KABARKALIMANTAN1, Palangka Raya – Ketua Komisi II DPRD Kalimantan Tengah, Siti Nafsiah, menegaskan bahwa rancangan peraturan daerah (Raperda) yang tengah dibahas bersama Pemerintah Provinsi Kalteng memiliki ruang lingkup yang jauh lebih luas daripada sekadar soal Izin Pertambangan Rakyat (IPR).
Menurutnya, persepsi sebagian pihak yang menganggap raperda hanya berfokus pada IPR perlu diluruskan. “Regulasi ini mengatur keseluruhan mekanisme pengelolaan pertambangan di daerah, bukan hanya IPR,” ujarnya di Palangka Raya, Kamis (16/10/2025)
Saat ini DPRD dan pemerintah provinsi sedang membahas Raperda tentang Pengelolaan Pertambangan Mineral Bukan Logam, Mineral Bukan Logam Jenis Tertentu, dan Batuan (MBLB). Regulasi tersebut disusun sebagai tindak lanjut pendelegasian kewenangan dari pemerintah pusat melalui Peraturan Presiden Nomor 55 Tahun 2022.

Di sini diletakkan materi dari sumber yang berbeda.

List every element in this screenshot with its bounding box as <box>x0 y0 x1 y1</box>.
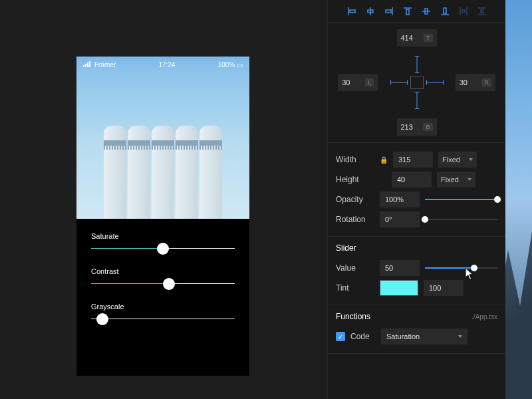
tint-swatch[interactable] <box>380 280 418 296</box>
rotation-input[interactable]: 0° <box>380 211 420 227</box>
inspector-panel: 414T 30L 30R 213B Width 🔒 315 Fixed <box>327 0 505 399</box>
code-dropdown[interactable]: Saturation <box>381 329 467 344</box>
signal-icon <box>83 61 90 67</box>
align-center-h-icon[interactable] <box>362 3 379 19</box>
width-input[interactable]: 315 <box>393 152 433 168</box>
lock-icon[interactable]: 🔒 <box>380 156 388 164</box>
photo-preview <box>76 72 249 219</box>
canvas-area[interactable]: Framer 17:24 100% ▭ Saturate Contrast <box>0 0 327 399</box>
pin-box[interactable] <box>388 53 446 112</box>
align-right-icon[interactable] <box>380 3 398 19</box>
saturate-label: Saturate <box>91 232 235 240</box>
constraint-left-input[interactable]: 30L <box>338 74 378 91</box>
value-label: Value <box>336 263 374 273</box>
grayscale-slider[interactable] <box>91 319 235 319</box>
functions-path: ./App.tsx <box>471 313 497 321</box>
width-label: Width <box>336 155 374 164</box>
grayscale-label: Grayscale <box>91 303 235 311</box>
clock: 17:24 <box>158 61 175 68</box>
rotation-label: Rotation <box>336 215 374 224</box>
constraint-top-input[interactable]: 414T <box>397 29 437 47</box>
code-checkbox[interactable]: ✓ <box>336 332 345 341</box>
tint-input[interactable]: 100 <box>424 280 464 296</box>
contrast-control: Contrast <box>91 267 235 284</box>
distribute-v-icon[interactable] <box>473 3 491 19</box>
svg-rect-11 <box>444 8 446 13</box>
align-top-icon[interactable] <box>399 3 416 19</box>
value-input[interactable]: 50 <box>380 260 420 276</box>
opacity-label: Opacity <box>336 195 374 204</box>
constraint-bottom-input[interactable]: 213B <box>397 118 437 136</box>
rotation-slider[interactable] <box>425 219 497 220</box>
contrast-label: Contrast <box>91 267 235 275</box>
svg-rect-1 <box>350 10 355 13</box>
align-bottom-icon[interactable] <box>436 3 454 19</box>
height-input[interactable]: 40 <box>392 172 432 188</box>
distribute-h-icon[interactable] <box>455 3 472 19</box>
functions-section: Functions ./App.tsx ✓ Code Saturation <box>328 305 505 354</box>
constraints-section: 414T 30L 30R 213B <box>328 23 505 143</box>
value-slider[interactable] <box>425 267 497 269</box>
width-mode-dropdown[interactable]: Fixed <box>438 152 477 168</box>
svg-rect-5 <box>386 10 391 13</box>
carrier: Framer <box>83 61 116 68</box>
svg-rect-14 <box>462 10 465 13</box>
opacity-input[interactable]: 100% <box>380 192 420 207</box>
alignment-toolbar <box>328 0 505 23</box>
slider-title: Slider <box>336 243 497 253</box>
opacity-slider[interactable] <box>425 199 497 200</box>
contrast-slider[interactable] <box>91 283 235 284</box>
battery: 100% ▭ <box>218 61 243 68</box>
grayscale-control: Grayscale <box>91 303 235 319</box>
cursor-icon <box>465 267 475 279</box>
align-left-icon[interactable] <box>343 3 360 19</box>
svg-rect-17 <box>481 10 483 13</box>
functions-title: Functions <box>336 312 370 321</box>
height-mode-dropdown[interactable]: Fixed <box>437 172 475 188</box>
building-graphic <box>103 126 223 219</box>
constraint-right-input[interactable]: 30R <box>456 74 495 91</box>
slider-section: Slider Value 50 Tint 100 <box>328 237 505 305</box>
phone-frame[interactable]: Framer 17:24 100% ▭ Saturate Contrast <box>76 57 249 376</box>
code-label: Code <box>350 332 376 341</box>
app-window: Framer 17:24 100% ▭ Saturate Contrast <box>0 0 505 399</box>
align-center-v-icon[interactable] <box>418 3 435 19</box>
phone-controls: Saturate Contrast Grayscale <box>76 219 249 351</box>
tint-label: Tint <box>336 283 374 293</box>
saturate-slider[interactable] <box>91 248 235 249</box>
phone-statusbar: Framer 17:24 100% ▭ <box>76 57 249 72</box>
size-section: Width 🔒 315 Fixed Height 40 Fixed Opacit… <box>328 143 505 237</box>
svg-rect-7 <box>406 9 409 15</box>
saturate-control: Saturate <box>91 232 235 249</box>
height-label: Height <box>336 175 374 184</box>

Siti menjelaskan bahwa raperda tersebut memuat pengaturan mengenai izin usaha pertambangan, termasuk Izin Usaha Pertambangan (IUP), Surat Izin Penambangan Batuan (SIPB), hingga pembinaan dan pengawasan aktivitas pertambangan rakyat. IPR tetap bagian dari substansi, namun bukan satu-satunya fokus.
“DPRD memandang raperda ini penting untuk memberikan kepastian hukum bagi seluruh pelaku usaha pertambangan, baik perusahaan besar maupun penambang rakyat,” katanya.

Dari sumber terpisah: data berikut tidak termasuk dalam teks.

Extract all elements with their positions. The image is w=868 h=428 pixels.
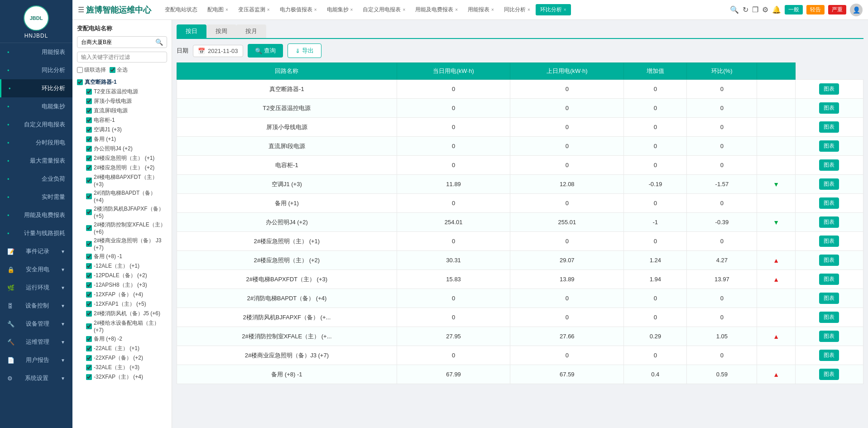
cell-chart-btn-10[interactable]: 图表 <box>795 270 863 289</box>
cell-chart-btn-7[interactable]: 图表 <box>795 213 863 232</box>
keyword-filter-input[interactable] <box>77 52 167 63</box>
chart-button-15[interactable]: 图表 <box>819 369 839 380</box>
station-search-input[interactable] <box>81 39 155 45</box>
sidebar-item-3[interactable]: •电能集抄 <box>0 97 72 115</box>
tree-item-9[interactable]: 2#楼应急照明（主） (+2) <box>77 163 167 173</box>
bell-icon[interactable]: 🔔 <box>772 5 781 14</box>
tree-checkbox-23[interactable] <box>86 336 92 342</box>
cell-chart-btn-13[interactable]: 图表 <box>795 327 863 346</box>
nav-tab-8[interactable]: 同比分析 × <box>499 4 535 15</box>
chart-button-11[interactable]: 图表 <box>819 293 839 304</box>
nav-tab-close-6[interactable]: × <box>455 7 458 12</box>
tree-checkbox-14[interactable] <box>86 241 92 247</box>
main-tab-0[interactable]: 按日 <box>177 24 206 38</box>
export-button[interactable]: ⇓ 导出 <box>288 43 321 58</box>
tree-item-3[interactable]: 直流屏I段电源 <box>77 106 167 115</box>
nav-tab-2[interactable]: 变压器监测 × <box>234 4 274 15</box>
tree-item-13[interactable]: 2#楼消防控制室XFALE（主） (+6) <box>77 220 167 236</box>
tree-checkbox-19[interactable] <box>86 292 92 298</box>
chart-button-6[interactable]: 图表 <box>819 197 839 209</box>
cell-chart-btn-3[interactable]: 图表 <box>795 137 863 156</box>
hamburger-icon[interactable]: ☰ <box>78 5 84 14</box>
cell-chart-btn-4[interactable]: 图表 <box>795 156 863 175</box>
tree-item-6[interactable]: 备用 (+1) <box>77 135 167 144</box>
tree-item-16[interactable]: -12ALE（主） (+1) <box>77 261 167 271</box>
tree-item-19[interactable]: -12XFAP（备） (+4) <box>77 290 167 299</box>
select-all-label[interactable]: 全选 <box>110 66 128 74</box>
nav-tab-7[interactable]: 用能报表 × <box>463 4 499 15</box>
tree-checkbox-9[interactable] <box>86 165 92 171</box>
status-badge-warning[interactable]: 轻告 <box>806 5 825 14</box>
tree-checkbox-4[interactable] <box>86 117 92 123</box>
tree-item-27[interactable]: -32XFAP（主） (+4) <box>77 372 167 382</box>
tree-checkbox-25[interactable] <box>86 355 92 361</box>
tree-item-10[interactable]: 2#楼电梯BAPXFDT（主） (+3) <box>77 173 167 188</box>
tree-item-17[interactable]: -12PDALE（备） (+2) <box>77 271 167 280</box>
main-tab-1[interactable]: 按周 <box>206 24 236 38</box>
tree-item-25[interactable]: -22XFAP（备） (+2) <box>77 353 167 363</box>
sidebar-item-5[interactable]: •分时段用电 <box>0 134 72 152</box>
chart-button-10[interactable]: 图表 <box>819 274 839 285</box>
chart-button-13[interactable]: 图表 <box>819 331 839 342</box>
sidebar-item-13[interactable]: 🌿运行环境▼ <box>0 279 72 297</box>
tree-checkbox-13[interactable] <box>86 225 92 231</box>
tree-item-26[interactable]: -32ALE（主） (+3) <box>77 363 167 372</box>
tree-checkbox-27[interactable] <box>86 374 92 380</box>
chart-button-12[interactable]: 图表 <box>819 312 839 323</box>
chart-button-8[interactable]: 图表 <box>819 236 839 247</box>
cell-chart-btn-8[interactable]: 图表 <box>795 232 863 251</box>
tree-checkbox-18[interactable] <box>86 282 92 288</box>
tree-checkbox-15[interactable] <box>86 254 92 260</box>
tree-checkbox-11[interactable] <box>86 193 92 199</box>
status-badge-normal[interactable]: 一般 <box>785 5 803 14</box>
sidebar-item-16[interactable]: 🔨运维管理▼ <box>0 333 72 351</box>
tree-checkbox-12[interactable] <box>86 209 92 215</box>
tree-item-2[interactable]: 屏顶小母线电源 <box>77 96 167 106</box>
tree-item-4[interactable]: 电容柜-1 <box>77 115 167 125</box>
tree-checkbox-24[interactable] <box>86 346 92 351</box>
level-select-label[interactable]: 级联选择 <box>77 66 106 74</box>
tree-item-22[interactable]: 2#楼给水设备配电箱（主） (+7) <box>77 318 167 334</box>
sidebar-item-0[interactable]: •用能报表 <box>0 43 72 61</box>
cell-chart-btn-9[interactable]: 图表 <box>795 251 863 270</box>
tree-checkbox-2[interactable] <box>86 98 92 104</box>
nav-tab-close-5[interactable]: × <box>403 7 405 12</box>
chart-button-9[interactable]: 图表 <box>819 255 839 266</box>
chart-button-0[interactable]: 图表 <box>819 83 839 95</box>
sidebar-item-7[interactable]: •企业负荷 <box>0 170 72 188</box>
tree-checkbox-20[interactable] <box>86 301 92 307</box>
tree-item-23[interactable]: 备用 (+8) -2 <box>77 334 167 344</box>
nav-tab-9[interactable]: 环比分析 × <box>536 4 571 15</box>
tree-checkbox-1[interactable] <box>86 89 92 95</box>
chart-button-5[interactable]: 图表 <box>819 178 839 190</box>
sidebar-item-4[interactable]: •自定义用电报表 <box>0 115 72 134</box>
chart-button-3[interactable]: 图表 <box>819 140 839 152</box>
nav-tab-5[interactable]: 自定义用电报表 × <box>358 4 410 15</box>
sidebar-item-10[interactable]: •计量与线路损耗 <box>0 224 72 242</box>
sidebar-item-15[interactable]: 🔧设备管理▼ <box>0 315 72 333</box>
cell-chart-btn-1[interactable]: 图表 <box>795 99 863 118</box>
cell-chart-btn-2[interactable]: 图表 <box>795 118 863 137</box>
chart-button-14[interactable]: 图表 <box>819 350 839 361</box>
tree-checkbox-22[interactable] <box>86 323 92 329</box>
tree-item-14[interactable]: 2#楼商业应急照明（备） J3 (+7) <box>77 236 167 252</box>
nav-tab-close-1[interactable]: × <box>225 7 228 12</box>
tree-checkbox-8[interactable] <box>86 155 92 161</box>
sidebar-item-2[interactable]: •环比分析 <box>0 79 72 97</box>
cell-chart-btn-0[interactable]: 图表 <box>795 80 863 99</box>
sidebar-item-18[interactable]: ⚙系统设置▼ <box>0 369 72 387</box>
tree-item-8[interactable]: 2#楼应急照明（主） (+1) <box>77 154 167 163</box>
cell-chart-btn-6[interactable]: 图表 <box>795 194 863 213</box>
tree-item-7[interactable]: 办公照明J4 (+2) <box>77 144 167 154</box>
sidebar-item-1[interactable]: •同比分析 <box>0 61 72 79</box>
tree-checkbox-3[interactable] <box>86 108 92 114</box>
query-button[interactable]: 🔍 查询 <box>248 44 283 58</box>
nav-tab-close-8[interactable]: × <box>528 7 530 12</box>
chart-button-4[interactable]: 图表 <box>819 159 839 171</box>
tree-item-24[interactable]: -22ALE（主） (+1) <box>77 344 167 353</box>
cell-chart-btn-15[interactable]: 图表 <box>795 365 863 384</box>
status-badge-severe[interactable]: 严重 <box>828 5 846 14</box>
date-input-wrapper[interactable]: 📅 2021-11-03 <box>193 45 243 57</box>
nav-tab-close-4[interactable]: × <box>350 7 353 12</box>
cell-chart-btn-12[interactable]: 图表 <box>795 308 863 327</box>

Terkait wacana penetapan Wilayah Pertambangan Rakyat (WPR) seluas 35.000 hektare, Siti menilai langkah tersebut menunjukkan keberpihakan pemerintah daerah terhadap kebutuhan masyarakat. Namun ia menegaskan, kewenangan penetapan WPR sepenuhnya berada di pemerintah pusat melalui Kementerian ESDM RI.
“Pemerintah provinsi hanya mengusulkan dan melakukan pembinaan. Penetapan tetap wewenang kementerian,” jelasnya.
DPRD juga memberi perhatian pada harmonisasi isi raperda agar sejalan dengan kebijakan nasional, terutama menyangkut kewenangan dan perlindungan lingkungan hidup. Siti memastikan proses pembahasan dilakukan secara cermat agar tidak bertentangan dengan regulasi di atasnya.
Ia menambahkan, raperda ini diharapkan menjadi kerangka hukum yang kuat dalam tata kelola pertambangan di Kalimantan Tengah. Selain aspek perizinan dan pengawasan, regulasi tersebut diharapkan mampu mendorong praktik pertambangan yang berkelanjutan dan memberi manfaat ekonomi bagi masyarakat sekitar.
“Tujuan akhirnya adalah mewujudkan sektor pertambangan yang tertib, transparan, berkeadilan, dan memberikan kontribusi nyata bagi pembangunan daerah,” tegas Siti.
Dengan raperda ini, DPRD Kalteng ingin memastikan pengelolaan sumber daya alam dilakukan secara profesional, bertanggung jawab, dan tetap menjaga keberlanjutan lingkungan.